Errare è umano, perseverare nello sport
Errare è umano, perseverare diabolico.
💡 Riflessione AI
Ammettere un errore è parte della natura umana; nello sport come nella vita la vera colpa non è cadere ma ostinarsi a ripetere lo stesso movimento sbagliato. La frase invita a trasformare gli errori in allenamento consapevole.
Significato Profondo
Sul piano pratico la frase sollecita l'uso di strumenti di correzione (videoanalisi, allenamenti mirati, coaching, statistiche) e una cultura della responsabilità: il singolo atleta e la squadra devono imparare a distinguere tra fallimenti ricorrenti e incidenti isolati, intervenendo con metodi che spezzino la ripetizione dell'errore e promuovano l'apprendimento progressivo.
"Errare humanum est, perseverare autem diabolicum."
Origine e Contesto
Fonte: Proverbio latino tradizionale; attribuzione incerta (non rintracciata nelle opere note di Sant'Agostino).
Impatto e Attualità
Esempi di Utilizzo
- ✓ Basket: un giocatore che continua a tirar da distanza col piede mal posizionato deve rivedere tecnica e ripetizioni; 'perseverare diabolico' significa non cambiare ed accumulare errori.

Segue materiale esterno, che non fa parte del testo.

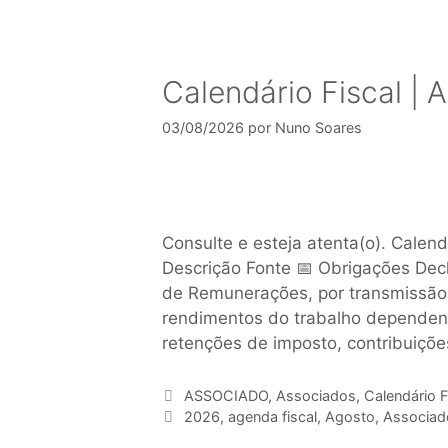
Calendário Fiscal |
03/08/2026
por
Nuno Soares
Consulte e esteja atenta(o). Calen
Descrição Fonte 📅 Obrigações Decl
de Remunerações, por transmissão 
rendimentos do trabalho dependent
retenções de imposto, contribuiçõe
ASSOCIADO
,
Associados
,
Calendário F
2026
,
agenda fiscal
,
Agosto
,
Associad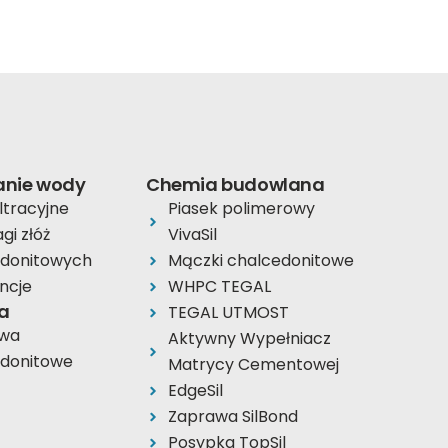
anie wody
Chemia budowlana
iltracyjne
Piasek polimerowy
gi złóż
VivaSil
edonitowych
Mączki chalcedonitowe
ncje
WHPC TEGAL
a
TEGAL UTMOST
ywa
Aktywny Wypełniacz
edonitowe
Matrycy Cementowej
EdgeSil
Zaprawa SilBond
Posypka TopSil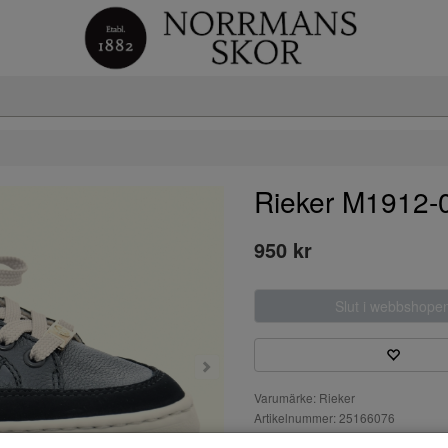
Rieker M1912-
950 kr
Slut i webbshope
Varumärke: Rieker
Artikelnummer: 25166076
Material: Skinn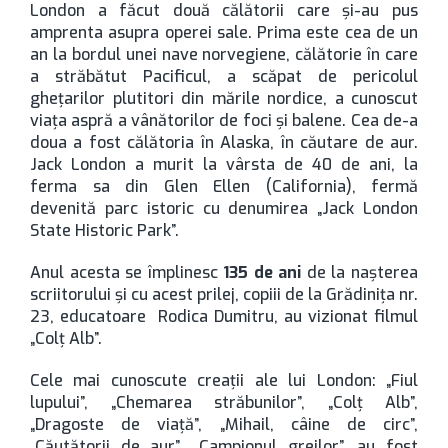
London a făcut două călătorii care şi-au pus
amprenta asupra operei sale. Prima este cea de un
an la bordul unei nave norvegiene, călătorie în care
a străbătut Pacificul, a scăpat de pericolul
gheţarilor plutitori din mările nordice, a cunoscut
viaţa aspră a vânătorilor de foci şi balene. Cea de-a
doua a fost călătoria în Alaska, în căutare de aur.
Jack London a murit la vârsta de 40 de ani, la
ferma sa din Glen Ellen (California), fermă
devenită parc istoric cu denumirea „Jack London
State Historic Park”.
Anul acesta se împlinesc
135 de ani
de la naşterea
scriitorului şi cu acest prilej, copiii de la Grădiniţa nr.
23, educatoare Rodica Dumitru, au vizionat filmul
„Colţ Alb”.
Cele mai cunoscute creaţii ale lui London: „Fiul
lupului”, „Chemarea străbunilor”, „Colţ Alb”,
„Dragoste de viaţă”, „Mihail, câine de circ”,
„Căutătorii de aur”, „Campionul greilor”, au fost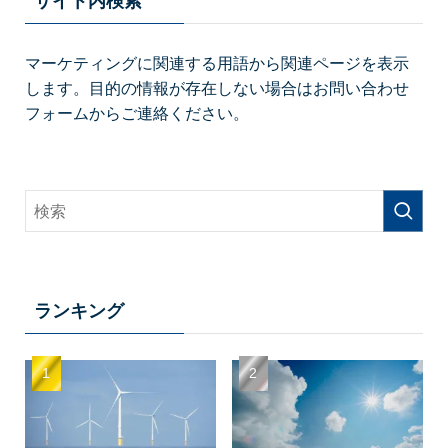
サイト内検索
マーケティングに関連する用語から関連ページを表示
します。目的の情報が存在しない場合はお問い合わせ
フォームからご連絡ください。
ランキング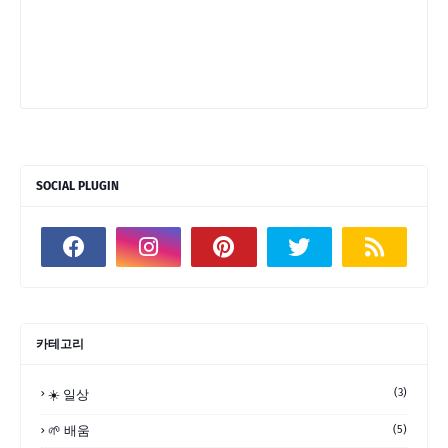
SOCIAL PLUGIN
카테고리
(3)
☀️ 일상
🌱 배움
(5)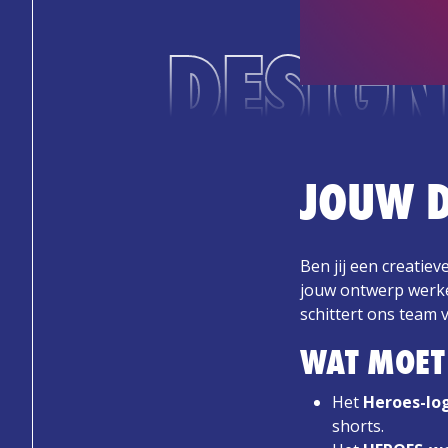
DESIGN
JOUW D
Ben jij een creatie
jouw ontwerp werkel
schittert ons team v
WAT MOET
Het
Heroes-lo
shorts.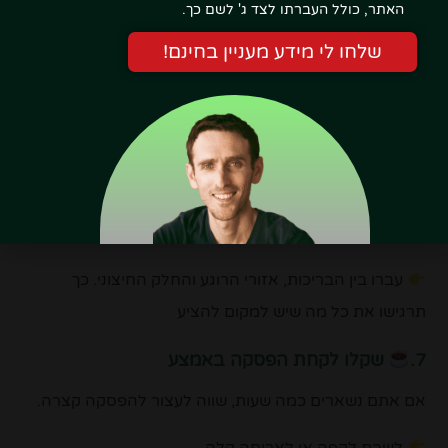
לפני היציאה, בדקו שיש לכם:
האתר, כולל העברתו לצד ג' לשם כך.
בגד ים
שלחו לי מידע מעניין בחינם!
כפכפים
מגבת
אפשר לשכור במקום, אבל לרוב יותר נוח להגיע מוכנים
6.
נסו לשלב בין אזורים שונים
המתחם גדול ומגוון, ולכן כדאי לא להישאר רק באזור אחד.
עברו בין הבריכות, אזורי הרוגע והחלק החיצוני. כך
תרגישו את כל מה שיש למקום להציע
7.
שקלו לקחת הפסקה באמצע
אם אתם נשארים כמה שעות, שווה לעצור להפסקה קצרה.
לשבת לקפה או לארוחה קלה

- ✓ Allenatore: se una strategia difensiva fallisce ripetutamente, il coach non può insistere indistintamente; bisogna analizzare i dati e adattare i sistemi di gioco.
- ✓ Vita/allenamento: chi ripete lo stesso programma senza periodizzazione né feedback rischia il plateau; riconoscere l'errore è il primo passo verso il miglioramento.
Variazioni e Sinonimi
- • Sbagliare è umano, continuare è pericoloso
- • Chi persiste nell'errore si condanna da solo
- • Errare è umano, insistere è stoltezza
- • L'errore insegna, la perseveranza nell'errore uccide il progresso
- • Errar è umano; correggersi è segno di intelligenza
Domande Frequenti (FAQ)
L'attribuzione a Sant'Agostino è tradizionale ma non supportata da testi noti dell'autore; la massima è piuttosto un proverbio latino di origine incerta.
Significa usare analisi tecnica e tattica: individuare errori ricorrenti (meccanica del tiro, scelte offensive), programmare correzioni e misurare i progressi per non perpetuare difetti.
Sì, se usata per promuovere una cultura dell'apprendimento e del cambiamento; attenzione a non usarla per colpevolizzare, ma come sprone a migliorare.
La massima ha una valenza morale e può incrociare temi religiosi come la responsabilità e la conversione, ma è essenzialmente un proverbio etico applicabile anche in ambito profano e sportivo.